Another option is gRPC Gateway, which also requires a separate HTTP proxy server, but this server effectively translates your gRPC API into a REST/JSON one. This translation can’t be done automatically, so you do have to provide a good bit of configuration, but once you do, browser apps can go through the REST/JSON proxy, while all other clients can use your gRPC API directly.

GraphQL

The REST APIs for large social media sites can return a lot of data. Part of this is because they can’t really know ahead of time what any given client might need, so they just return everything they know about a resource. The response bodies of these APIs can get enormous, which slows down the network processing and can make the client feel sluggish. And if the client needs multiple resources in order to render a screen, performance gets even worse.

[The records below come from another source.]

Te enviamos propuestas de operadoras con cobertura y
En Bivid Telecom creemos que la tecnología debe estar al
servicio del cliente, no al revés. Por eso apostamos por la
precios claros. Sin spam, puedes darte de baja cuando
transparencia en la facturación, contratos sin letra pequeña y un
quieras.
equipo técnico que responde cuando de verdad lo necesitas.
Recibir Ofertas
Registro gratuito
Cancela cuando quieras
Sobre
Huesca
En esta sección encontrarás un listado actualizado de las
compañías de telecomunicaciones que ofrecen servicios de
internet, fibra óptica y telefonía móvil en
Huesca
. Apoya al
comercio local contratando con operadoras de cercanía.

But these REST APIs are ultimately making queries to a database, and those databases already support a flexible query language that lets the caller specify which fields they actually want. They even let you execute multiple queries in one round-trip. So what if we applied those same techniques to our HTTP APIs?

Thus was born GraphQL. It’s essentially a query language for a graph database exposed through an HTTP API. Clients can ask for only the properties they really need, and can fetch multiple related resources all in one HTTP request. In addition to flexible querying, GraphQL APIs can also support mutations through syntax that looks a bit like gRPC.

Unfortunately, when GraphQL was first introduced it received a lot of hype, which caused many engineers to use it regardless of whether it made any sense for their particular API. If your system doesn’t have the needs that motivated its creation, GraphQL APIs can actually be harder to implement, complicated to use, and tricky to make performant. Eventually some sanity returned, and engineers realized that it’s not always the right choice, which led to even sillier proclamations that it was now dead.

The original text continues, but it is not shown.